Task objective: What is needed is an exact retyping of each entry, pictures excluded.

Entries supplied:
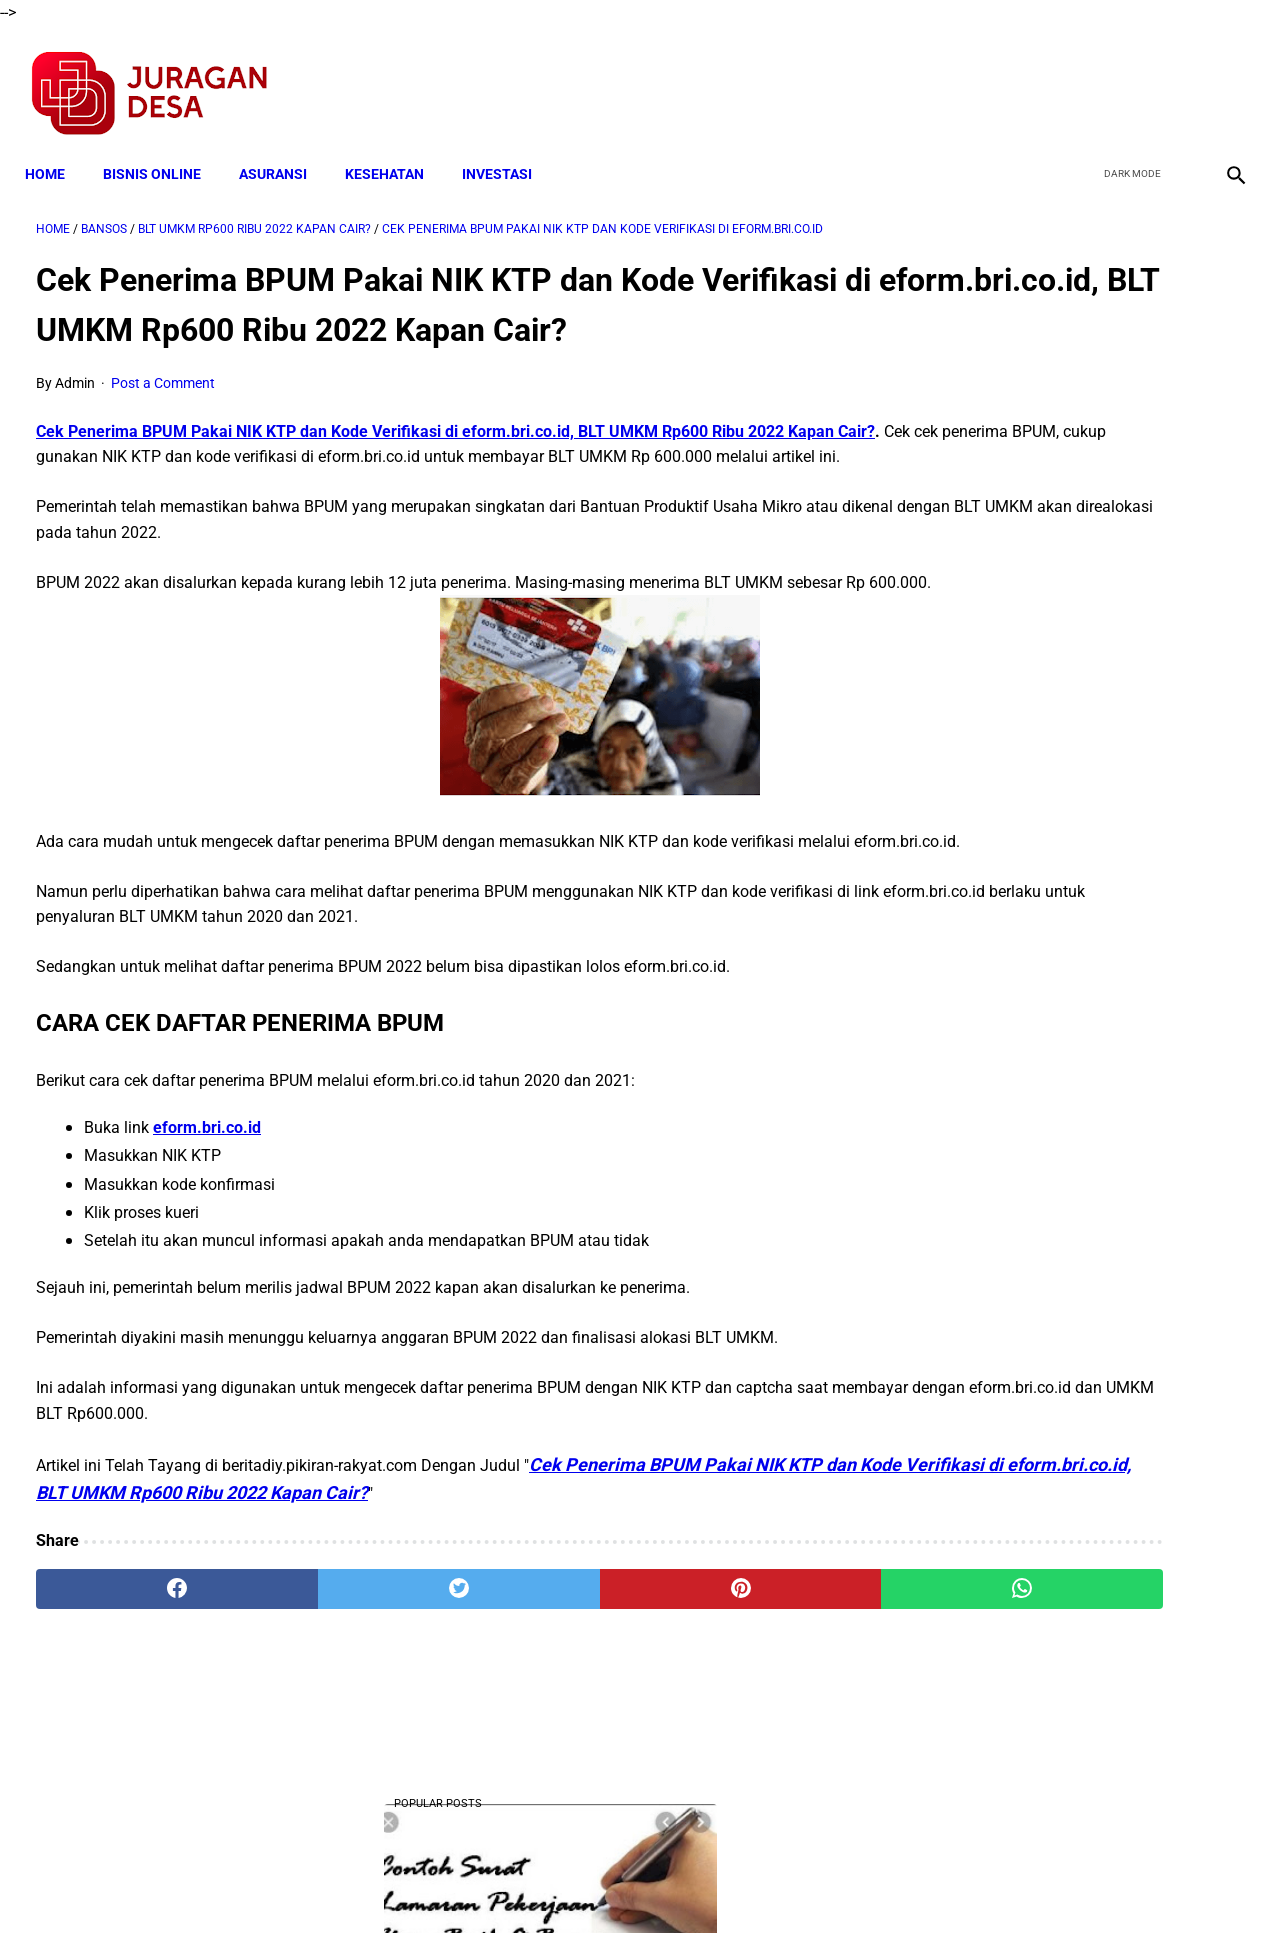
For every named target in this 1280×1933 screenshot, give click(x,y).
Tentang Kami (901, 1882)
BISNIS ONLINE (163, 147)
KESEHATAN (395, 147)
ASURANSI (284, 147)
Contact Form (795, 1882)
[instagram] (1222, 76)
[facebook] (1081, 76)
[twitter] (1128, 76)
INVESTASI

Written answer:
For every named target in this 1280×1933 screenshot, give click(x,y).
Tentang Kami (901, 1882)
BISNIS ONLINE (163, 147)
KESEHATAN (395, 147)
ASURANSI (284, 147)
Contact Form (795, 1882)
[instagram] (1222, 76)
[facebook] (1081, 76)
[twitter] (1128, 76)
INVESTASI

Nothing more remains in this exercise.